A tal proposito Ectaa ha confermato che i meccanismi di coordinamento delle crisi sono pienamente attivati in tutta Europa: “La cooperazione con le amministrazioni nazionali, i ministeri degli Affari Esteri e i servizi consolari è pienamente operativa in tutti i Paesi europei. Parallelamente, i nostri membri sono in costante contatto con compagnie aeree, operatori di assistenza a terra, hotel e altri fornitori per garantire il miglior supporto possibile ai passeggeri bloccati o coinvolti — un compito particolarmente complesso, considerato che le operazioni a Dubai, Abu Dhabi e Doha, i tre principali hub che collegano l’Europa all’Africa e all’Asia, sono state sospese o fortemente compromesse. La sospensione o la grave interruzione delle operazioni a Dubai, Abu Dhabi e Doha — tre hub intercontinentali critici — ha intensificato l’interruzione dei viaggi in Medio Oriente, in particolare per le rotte che collegano l’Europa con l’Asia e l’Africa.

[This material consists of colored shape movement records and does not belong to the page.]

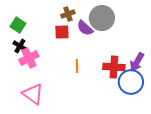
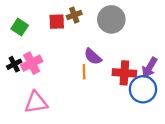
purple semicircle: (85, 28) -> (93, 57), moved
red square: (62, 32) -> (57, 22), moved
black cross: (20, 46) -> (14, 64), moved, turned 32
pink triangle: (33, 94) -> (36, 102), turned -45

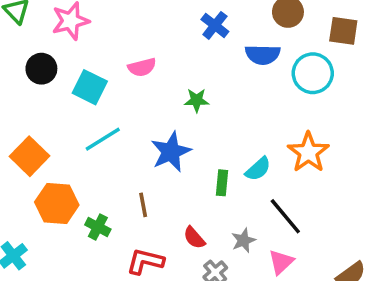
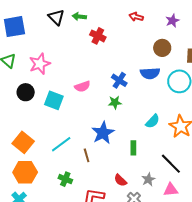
blue cross: (215, 25) -> (119, 80), moved
cyan line: (103, 139) -> (61, 144), moved
cyan semicircle: (258, 169) -> (153, 121), moved
orange hexagon: (57, 204) -> (25, 172), moved
brown line: (143, 205) -> (87, 155), moved
pink triangle: (281, 262) -> (171, 190), turned 42

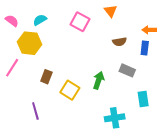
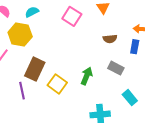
brown rectangle: (46, 77) -> (35, 69), size x1.6
cyan rectangle: (143, 99) -> (130, 98), turned -35
purple line: (35, 111) -> (22, 91), moved

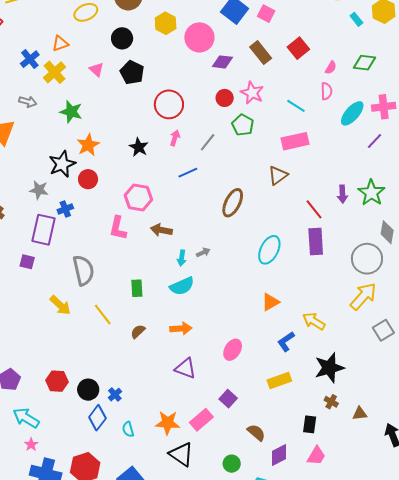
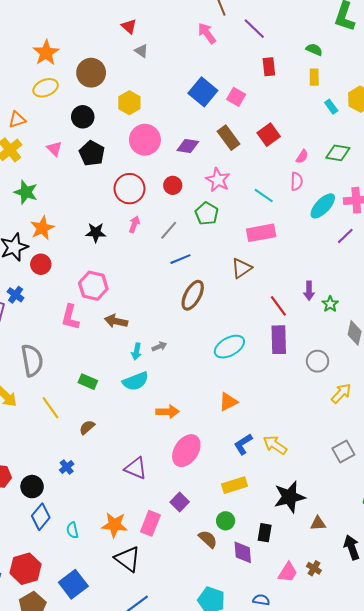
pink circle: (199, 37) -> (145, 140), moved
red circle: (225, 98) -> (173, 185), moved
black star: (139, 147) -> (96, 233), turned -30
blue line: (188, 173) -> (180, 259), moved
green star: (371, 193) -> (330, 304), moved, size x0.6
blue cross: (65, 209) -> (16, 295), turned -35
cyan ellipse: (269, 250) -> (229, 347), turned 32
gray circle: (367, 259) -> (317, 361), moved, size x0.7
green rectangle: (137, 288) -> (88, 382), turned -66
yellow arrow: (363, 296) -> (341, 393), moved, size x0.7
yellow arrow: (314, 321) -> (275, 445), moved
orange arrow: (181, 329) -> (167, 412), moved
gray square: (383, 330) -> (343, 451), moved
pink ellipse: (233, 350) -> (186, 451), size x1.4
black star: (329, 368) -> (290, 497), moved
blue cross: (115, 395) -> (67, 467), moved
brown cross: (331, 402) -> (314, 568), moved
pink rectangle: (201, 420) -> (150, 523), turned -30
purple diamond: (279, 455) -> (243, 552), moved, turned -70
pink trapezoid: (316, 456) -> (288, 572), moved
green circle: (232, 464) -> (226, 521), moved

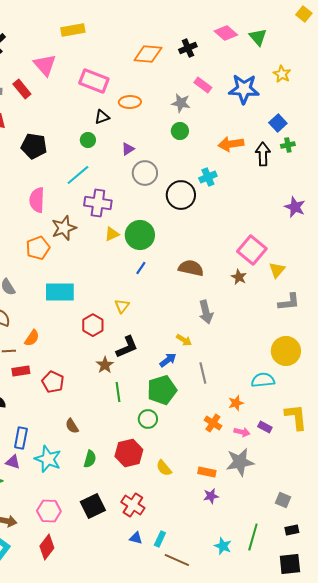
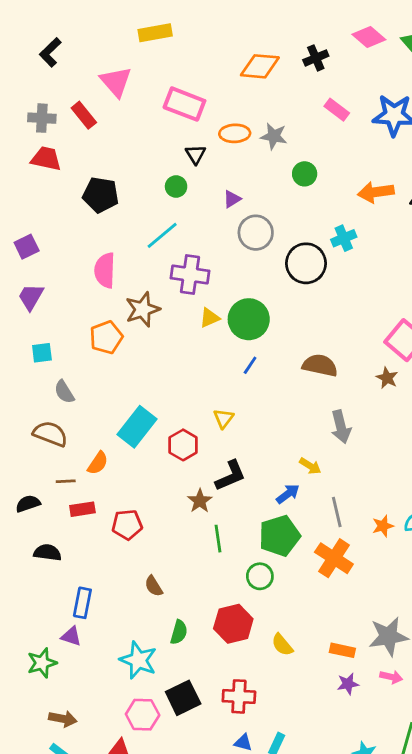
gray star: (181, 103) -> (274, 136), moved
black triangle: (102, 117) -> (196, 154), turned -42
cyan rectangle: (60, 292) -> (137, 427), moved, turned -52
red pentagon: (53, 382) -> (127, 525), turned -30
orange star: (236, 403) -> (383, 526), moved
orange cross: (213, 423) -> (334, 558), moved, size x1.5
pink arrow: (242, 432) -> (391, 677), moved
cyan star: (48, 459) -> (138, 660), moved
red cross: (133, 505) -> (239, 696), turned -30
pink hexagon: (49, 511) -> (143, 715), moved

Nello specifico in queste ore occorre dare priorità alla riprotezione dei passeggeri su rotte alternative, il coordinamento con le autorità consolari, la gestione delle coincidenze oltre gli hub del Golfo e la gestione dell’aumento dei volumi di comunicazione con i clienti».

Dresin ha infine ricordato l’importanza strategica dell’intera area: «Non c’è dubbio che questa interruzione colpisca uno dei corridoi di viaggio strategicamente più importanti al mondo. Il Medio Oriente ha accolto quasi 100 milioni di arrivi internazionali nel 2025, con un aumento del 39% rispetto ai livelli pre-pandemia. Inoltre, la la primavera rappresenta un’alta stagione per i viaggi europei verso destinazioni come gli Emirati Arabi Uniti, la Giordania, l’Egitto e l’Arabia Saudita. Qualsiasi interruzione prolungata dei corridoi aerei mediorientali comporta quindi conseguenze che vanno ben oltre la regione stessa».